4. De rechtbank komt op grond van het voorgaande tot de conclusie dat het BMA-advies onvoldoende inzichtelijk is en dat verweerder, door het advies aan zijn besluit ten grondslag te leggen, heeft gehandeld in strijd met artikel 3:2 en 3:46 van de Awb. De rechtbank verklaart het beroep, voor zover het betreft de toepassing van artikel 64 van de Vw 2000, gegrond en vernietigt het bestreden besluit in zoverre. De rechtbank draagt verweerder op een nieuw besluit te nemen ten aanzien van de toepassing van artikel 64 van de Vw 2000 met inachtneming van deze uitspraak. De rechtbank gaat ervan uit dat verweerder bij het nemen van een nieuw besluit ook de informatie over de kliniek in Kamenge zal betrekken, zoals die naar voren is gekomen in de brief van 15 mei 2012 van de gemachtigde van eiseres. De rechtbank stelt voor het nemen van een nieuw besluit, in verband met het opvragen van een nieuw BMA-advies, een beslistermijn van tien weken. De rechtbank zal, op verzoek van eiseres, een dwangsom opleggen als hierna te bepalen.

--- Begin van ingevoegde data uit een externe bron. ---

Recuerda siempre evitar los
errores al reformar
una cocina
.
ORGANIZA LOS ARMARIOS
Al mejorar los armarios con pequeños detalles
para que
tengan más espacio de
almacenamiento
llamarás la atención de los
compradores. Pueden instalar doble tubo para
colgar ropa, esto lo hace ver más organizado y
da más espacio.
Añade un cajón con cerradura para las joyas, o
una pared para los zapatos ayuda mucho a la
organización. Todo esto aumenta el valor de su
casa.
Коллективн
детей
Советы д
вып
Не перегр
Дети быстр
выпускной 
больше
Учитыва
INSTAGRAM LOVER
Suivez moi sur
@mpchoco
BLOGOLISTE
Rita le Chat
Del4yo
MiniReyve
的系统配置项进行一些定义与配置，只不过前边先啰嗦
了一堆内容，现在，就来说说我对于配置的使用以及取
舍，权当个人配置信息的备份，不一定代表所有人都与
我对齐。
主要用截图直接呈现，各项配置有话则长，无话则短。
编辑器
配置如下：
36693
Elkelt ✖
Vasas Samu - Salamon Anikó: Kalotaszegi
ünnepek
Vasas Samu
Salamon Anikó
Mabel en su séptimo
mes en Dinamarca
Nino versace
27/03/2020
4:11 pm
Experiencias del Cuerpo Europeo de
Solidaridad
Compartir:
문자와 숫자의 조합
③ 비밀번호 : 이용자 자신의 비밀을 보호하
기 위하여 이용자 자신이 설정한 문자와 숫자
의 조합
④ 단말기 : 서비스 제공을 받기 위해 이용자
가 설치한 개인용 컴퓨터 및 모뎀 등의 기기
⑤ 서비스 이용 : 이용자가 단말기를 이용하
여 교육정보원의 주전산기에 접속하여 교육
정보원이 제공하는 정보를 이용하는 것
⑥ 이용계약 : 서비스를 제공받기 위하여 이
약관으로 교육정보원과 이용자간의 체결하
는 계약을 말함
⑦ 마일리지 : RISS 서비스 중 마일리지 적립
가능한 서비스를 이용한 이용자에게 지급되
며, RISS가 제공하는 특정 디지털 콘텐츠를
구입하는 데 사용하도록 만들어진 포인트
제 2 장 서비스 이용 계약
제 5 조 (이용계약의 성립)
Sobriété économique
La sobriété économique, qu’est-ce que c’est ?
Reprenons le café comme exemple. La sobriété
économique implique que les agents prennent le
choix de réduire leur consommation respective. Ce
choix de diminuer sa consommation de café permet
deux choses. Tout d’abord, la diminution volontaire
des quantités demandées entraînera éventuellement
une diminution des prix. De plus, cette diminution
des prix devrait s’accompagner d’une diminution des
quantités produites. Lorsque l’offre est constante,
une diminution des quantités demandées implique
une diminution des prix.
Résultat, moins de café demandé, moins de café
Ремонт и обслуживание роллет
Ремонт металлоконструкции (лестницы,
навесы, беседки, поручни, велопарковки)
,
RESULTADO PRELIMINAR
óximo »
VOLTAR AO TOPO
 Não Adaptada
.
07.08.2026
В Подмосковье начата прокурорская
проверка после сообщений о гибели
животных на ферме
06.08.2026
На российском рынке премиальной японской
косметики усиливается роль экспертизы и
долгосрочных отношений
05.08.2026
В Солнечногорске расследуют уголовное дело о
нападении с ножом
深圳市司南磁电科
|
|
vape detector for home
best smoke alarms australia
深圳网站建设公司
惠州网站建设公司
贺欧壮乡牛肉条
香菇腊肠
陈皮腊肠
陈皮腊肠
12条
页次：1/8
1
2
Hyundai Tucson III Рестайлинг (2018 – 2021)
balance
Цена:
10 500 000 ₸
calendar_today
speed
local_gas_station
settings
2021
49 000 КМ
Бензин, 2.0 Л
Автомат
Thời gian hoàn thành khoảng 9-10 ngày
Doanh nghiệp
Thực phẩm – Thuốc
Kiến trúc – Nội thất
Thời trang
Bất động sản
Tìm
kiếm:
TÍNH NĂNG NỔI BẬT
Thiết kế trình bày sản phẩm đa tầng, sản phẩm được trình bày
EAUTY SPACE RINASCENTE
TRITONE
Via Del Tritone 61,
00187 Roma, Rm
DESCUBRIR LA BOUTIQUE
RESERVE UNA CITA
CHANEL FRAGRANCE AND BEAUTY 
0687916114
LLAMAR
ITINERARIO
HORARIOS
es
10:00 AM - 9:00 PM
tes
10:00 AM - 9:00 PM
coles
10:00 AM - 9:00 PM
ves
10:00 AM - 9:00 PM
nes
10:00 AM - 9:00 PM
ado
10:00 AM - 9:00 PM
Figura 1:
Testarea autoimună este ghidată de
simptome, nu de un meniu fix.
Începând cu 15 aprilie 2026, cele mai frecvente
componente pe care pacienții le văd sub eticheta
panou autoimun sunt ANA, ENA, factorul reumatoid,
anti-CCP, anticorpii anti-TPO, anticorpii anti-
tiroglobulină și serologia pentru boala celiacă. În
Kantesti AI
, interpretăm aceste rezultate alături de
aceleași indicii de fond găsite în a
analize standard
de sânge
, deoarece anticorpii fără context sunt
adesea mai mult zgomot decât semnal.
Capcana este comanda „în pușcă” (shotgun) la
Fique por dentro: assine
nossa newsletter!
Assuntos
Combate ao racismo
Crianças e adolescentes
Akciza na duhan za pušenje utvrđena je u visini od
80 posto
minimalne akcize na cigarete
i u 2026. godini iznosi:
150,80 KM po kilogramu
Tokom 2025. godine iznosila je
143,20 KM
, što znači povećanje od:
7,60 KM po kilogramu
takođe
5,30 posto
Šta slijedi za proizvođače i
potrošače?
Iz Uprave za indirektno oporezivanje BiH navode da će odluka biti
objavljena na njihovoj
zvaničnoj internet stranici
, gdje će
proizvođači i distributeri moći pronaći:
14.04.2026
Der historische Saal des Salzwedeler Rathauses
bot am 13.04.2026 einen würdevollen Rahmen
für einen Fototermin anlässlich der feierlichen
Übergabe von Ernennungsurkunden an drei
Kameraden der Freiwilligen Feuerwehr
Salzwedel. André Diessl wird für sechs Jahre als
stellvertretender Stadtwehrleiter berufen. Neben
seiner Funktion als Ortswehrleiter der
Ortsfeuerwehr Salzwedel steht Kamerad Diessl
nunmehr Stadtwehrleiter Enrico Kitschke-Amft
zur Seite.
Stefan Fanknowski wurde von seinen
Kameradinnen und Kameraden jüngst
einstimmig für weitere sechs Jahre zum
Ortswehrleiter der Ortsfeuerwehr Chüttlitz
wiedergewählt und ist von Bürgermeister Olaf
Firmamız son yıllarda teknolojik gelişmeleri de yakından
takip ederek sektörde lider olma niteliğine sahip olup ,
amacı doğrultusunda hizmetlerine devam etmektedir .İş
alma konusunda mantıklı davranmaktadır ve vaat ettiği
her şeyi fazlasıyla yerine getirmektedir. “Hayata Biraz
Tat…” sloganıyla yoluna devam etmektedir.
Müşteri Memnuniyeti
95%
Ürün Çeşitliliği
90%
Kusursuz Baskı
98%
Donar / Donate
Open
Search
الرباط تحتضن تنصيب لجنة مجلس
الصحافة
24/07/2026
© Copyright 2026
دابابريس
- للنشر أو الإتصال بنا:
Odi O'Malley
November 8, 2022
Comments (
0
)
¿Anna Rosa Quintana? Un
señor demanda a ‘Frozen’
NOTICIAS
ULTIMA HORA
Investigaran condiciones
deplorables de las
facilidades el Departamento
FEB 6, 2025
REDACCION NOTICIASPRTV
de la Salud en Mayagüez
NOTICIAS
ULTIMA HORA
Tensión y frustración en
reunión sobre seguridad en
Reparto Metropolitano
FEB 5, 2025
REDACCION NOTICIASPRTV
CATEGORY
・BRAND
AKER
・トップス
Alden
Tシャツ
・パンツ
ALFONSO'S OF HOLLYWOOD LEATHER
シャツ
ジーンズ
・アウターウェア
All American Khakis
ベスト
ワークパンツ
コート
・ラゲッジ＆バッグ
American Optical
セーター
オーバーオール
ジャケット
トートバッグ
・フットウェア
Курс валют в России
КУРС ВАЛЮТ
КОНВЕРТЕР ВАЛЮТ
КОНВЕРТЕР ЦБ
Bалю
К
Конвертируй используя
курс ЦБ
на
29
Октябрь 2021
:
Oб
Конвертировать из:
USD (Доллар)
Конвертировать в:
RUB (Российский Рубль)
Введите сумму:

5. Inzake het beroep tegen het terugkeerbesluit overweegt de rechtbank als volgt. Nu opnieuw moet worden beslist op de vraag of op eiseres artikel 64 van de Vw 2000 van toepassing is en het bestaan van uitzettingsbeletselen als bedoeld in dat artikel op grond van artikel 8, eerste lid, aanhef en onder j, van de Vw 2000 rechtmatig verblijf oplevert, kan nog niet worden vastgesteld of eiser legaal of illegaal verblijf heeft. Nu een terugkeerbesluit volgens de definitie van artikel 3, vierde lid, van Richtlijn 2008/115/EG van het Europees Parlement en de Raad van 16 december 2008 over gemeenschappelijke normen en procedures in de lidstaten voor de terugkeer van onderdanen van derde landen die illegaal op hun grondgebied verblijven (de Terugkeerrichtlijn) mede de vaststelling van het illegaal verblijf inhoudt, kan het terugkeerbesluit dan ook geen stand houden. Dit betekent dat het beroep, voor zover dat is gericht tegen het terugkeerbesluit, gegrond is en dat het besluit in zoverre voor vernietiging in aanmerking komt.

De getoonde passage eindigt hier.